General Prayuth Chan-ocha, clad in a dress white uniform, appeared in an army auditorium following the issuance of a royal command declaring him to be the “head of the National Council of Peace and Order to run the country.”
The document states that the army chief had warned the palace that violence in Bangkok and other parts of the country was likely to spread and may "jeopardize national security."
The general told reporters he “hopes the problems will be solved soon so we can return to the right democratic system.”
The army chief said it is preferable to have a prime minister and elections soon, but he is giving no timeline for achieving that.
The press conference was followed by news that the military had released former Prime Minister Yingluck Shinawatra, although it is not clear if she is able to move about freely from her home.

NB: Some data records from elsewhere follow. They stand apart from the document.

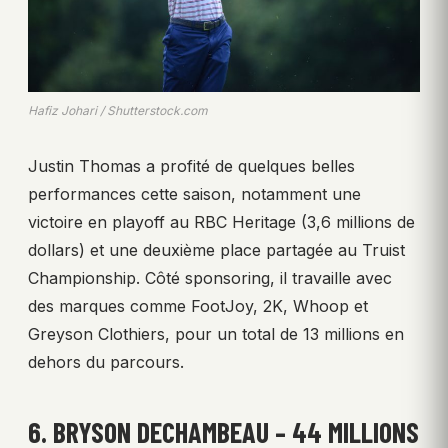
Hafiz Johari / Shutterstock.com
Justin Thomas a profité de quelques belles
performances cette saison, notamment une
victoire en playoff au RBC Heritage (3,6 millions de
dollars) et une deuxième place partagée au Truist
Championship. Côté sponsoring, il travaille avec
des marques comme FootJoy, 2K, Whoop et
Greyson Clothiers, pour un total de 13 millions en
dehors du parcours.
6. BRYSON DECHAMBEAU – 44 MILLIONS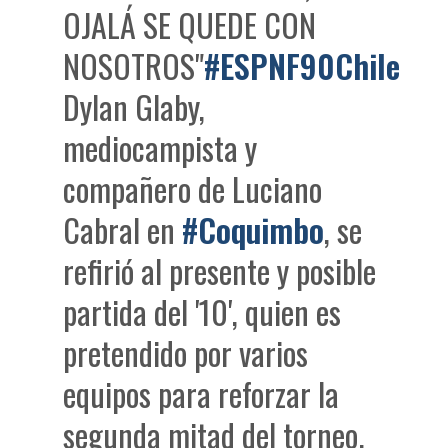
OJALÁ SE QUEDE CON
NOSOTROS"
#ESPNF90Chile
Dylan Glaby,
mediocampista y
compañero de Luciano
Cabral en
#Coquimbo
, se
refirió al presente y posible
partida del '10', quien es
pretendido por varios
equipos para reforzar la
segunda mitad del torneo.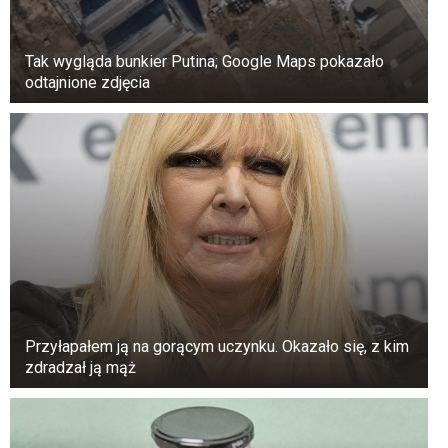
Tak wygląda bunkier Putina; Google Maps pokazało
odtajnione zdjęcia
Przyłapałem ją na gorącym uczynku. Okazało się, z kim
zdradzał ją mąż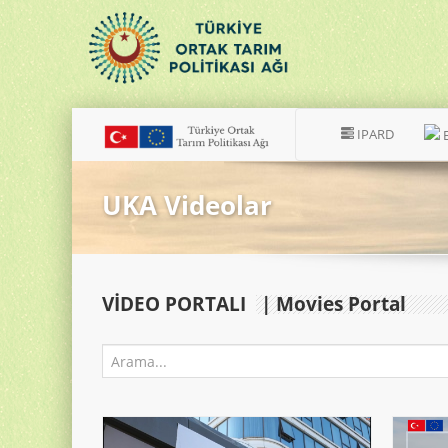
IPARD
UKA Videolar
VIDEO PORTALI
| Movies Portal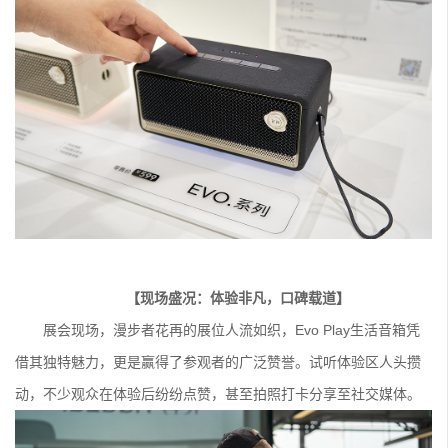
【现场盛况：体验非凡，口碑载道】
展会现场，漫步者花再的展位人流如织，Evo Play生活音箱凭
借其独特魅力，更是赢得了参观者的广泛赞誉。试听体验区人头攒
动，不少观众在体验后纷纷点赞，甚至拍照打卡分享至社交媒体。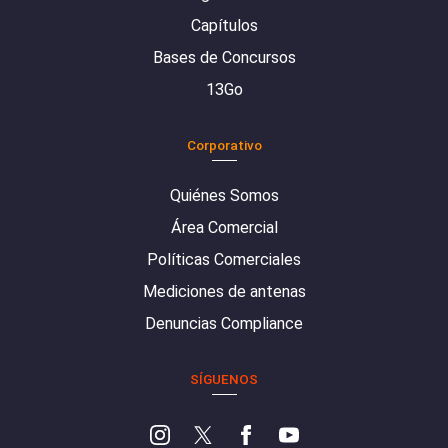
Capítulos
Bases de Concursos
13Go
Corporativo
Quiénes Somos
Área Comercial
Políticas Comerciales
Mediciones de antenas
Denuncias Compliance
SÍGUENOS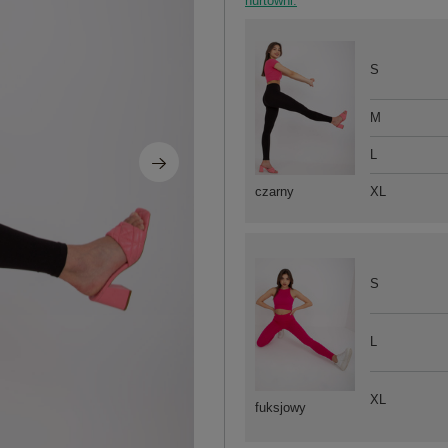
hurtowni.
S
M
L
XL
czarny
S
L
XL
fuksjowy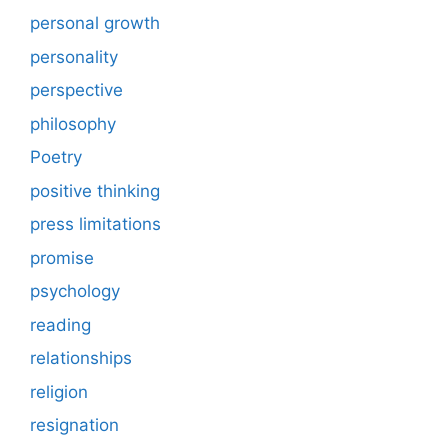
personal growth
personality
perspective
philosophy
Poetry
positive thinking
press limitations
promise
psychology
reading
relationships
religion
resignation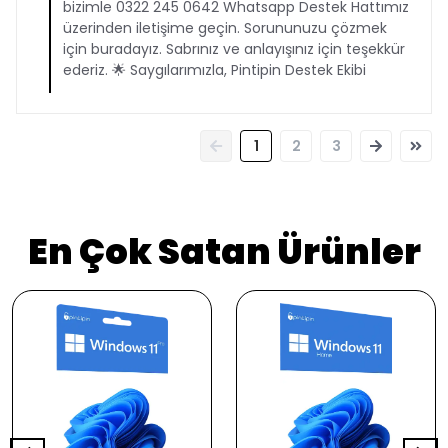
bizimle 0322 245 0642 Whatsapp Destek Hattımız
üzerinden iletişime geçin. Sorununuzu çözmek
için buradayız. Sabrınız ve anlayışınız için teşekkür
ederiz. 🌟 Saygılarımızla, Pintipin Destek Ekibi
1
2
3
En Çok Satan Ürünler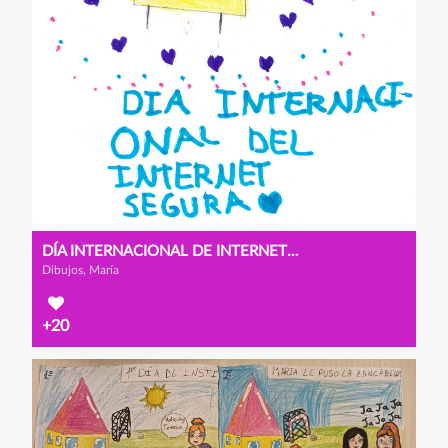
DÍA INTERNACIONAL DE INTERNET SEGURA.
Dibujos, María
+20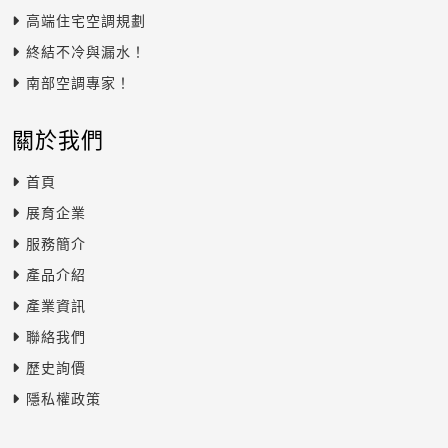
高端住宅空調規劃
終結不冷與漏水！
南部空調專家！
關於我們
首頁
展育企業
服務簡介
產品介紹
產業資訊
聯絡我們
歷史詢價
隱私權政策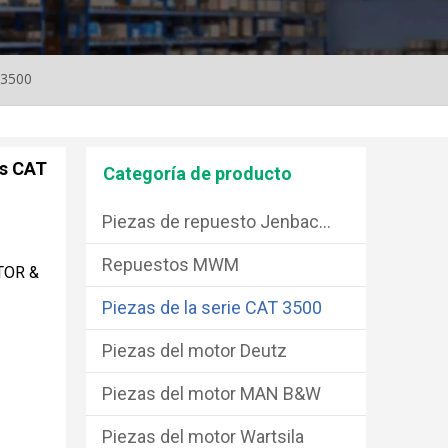
G3500
as CAT
Categoría de producto
Piezas de repuesto Jenbacher
Repuestos MWM
TOR &
Piezas de la serie CAT 3500
Piezas del motor Deutz
Piezas del motor MAN B&W
Piezas del motor Wartsila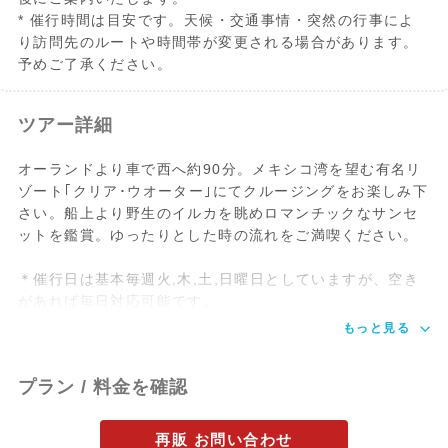
* 催行時間は目安です。天候・交通事情・突然の行事によ
り訪問先のルートや時間帯が変更される場合があります。
予めご了承ください。
ツアー詳細
オーランドより車で西へ約90分。メキシコ湾を望む有名リ
ゾート｢クリア･ウオーター｣にてクルージングをお楽しみ下
さい。船上より野生のイルカを眺めロマンチックなサンセ
ットを鑑賞。ゆったりとした時の流れをご満喫ください。
＊催行日は基本毎週火,木,土,日曜日としていますが、空き
があれば毎日対応可能です。
もっと見る
プラン / 料金を確認
再販 お問い合わせ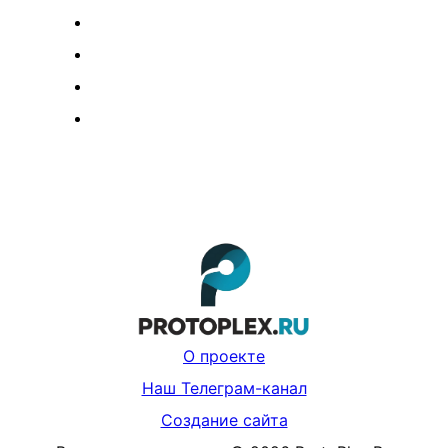
О проекте
Наш Телеграм-канал
Создание сайта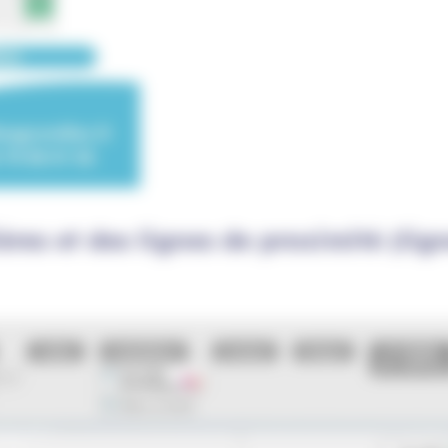
res et des lignes de proximité (lign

The junta has also allowed opposition leader Suthep Thaugsuban to be freed on bail after being charged with rebellion.
Suthep and Yingluck were among dozens of Thai politicians who were taken into custody on Friday. It is not clear how many are still being held.
The general seized power last Thursday, ousting the caretaker cabinet, two days after he declared martial law. These actions came following more than six months of political turmoil and low scale but sometimes fatal violence at sites where rival rallies were being held.
The head of the junta is now directly cautioning the media and people communicating online not to incite conflict. The general also warns that soldiers will forcefully crack down on any further political protests.
A protester displays how his rights were violated during an anti-coup demonstration at the Victory Monument, in Bangkok, May 28, 2014.
A Thai riot police officer (center), is carried by colleagues after he was knocked down by an object thrown by protesters during an anti-coup demonstration at the Victory Monument, in Bangkok, May 28, 2014.
Protesters scuffle with Thai soldiers during an anti-coup demonstration at the Victory Monument, in Bangkok, May 28, 2014.
About 200 people confronted troops and police during a rally at Victory Monument, in Bangkok, May 28, 2014.
Anti-coup protesters push police during a rally at the Victory Monument, in Bangkok, May 27, 2014.
Military police stand guard during an anti-coup demonstration at the Victory Monument in Bangkok, May 27, 2014.
A demonstrator holds up a sign during a protest against military rule at the Victory Monument in Bangkok, May 27, 2014.
Thai soldiers secure a road near the Victory Monument in Bangkok, May 26, 2014.
An anti-coup protester holds a banner in front of soldiers during a demonstration at the Victory Monument in Bangkok, May 26, 2014.
Anti-coup protestors jeer at riot police during a rally against military rule at the Victory Monument in Bangkok, May 26, 2014.
Police officers and soldiers stand guard during a protest against military rule at Victory Monument in central Bangkok, May 26, 2014.
General Prayuth Chan-ocha speaks at the start of his first press conference since Thursday's coup, Bangkok, May 26, 2014.
Over the past several days, small but vocal crowds - composed of hundreds of people - have gathered to oppose the coup in Bangkok.
Soldiers and police have been restrained and ultimately not confronted the demonstrators, who appeared mostly to be ordinary citizens, not the hard-core protesters seen at organized rallies in the past.
But a Sunday protest did include some recognizable organizers from the red shirt movement, which supported the ousted government of ex-prime minister Yingluck Shinawatra, who was taken into military custody last week.
Among those at the anti-coup rally Sunday which occupied for several hours a McDonald’s restaurant was a woman who only wanted to be identified as Belle.
“It's ordinary people just who are anti the coup just come out. That's it, no leaders. So everyone who is responsible for this country, just comes out,” said Belle, who said it was hard to predict what would come next. “It's very difficult to gauge the situation at the moment because the junta government is very, very fierce at the moment. So we're going to continue to protest like this.”
Receiving the blessing of Thailand’s revered King Bhumibol Adulyadej (also known as Rama IX) is a critical step in establishing the ruling junta’s legitimacy. Past coup attempts in Thailand that did not earn the King’s blessing ultimately failed to overthrow the country’s sitting government.
The King, who is revered among many in Thailand as a demigod, has not appeared in public since last week’s military takeover. The coup leaders said Monday that the 86-year-old monarch was not in the capital and did not meet in person with General Prayuth.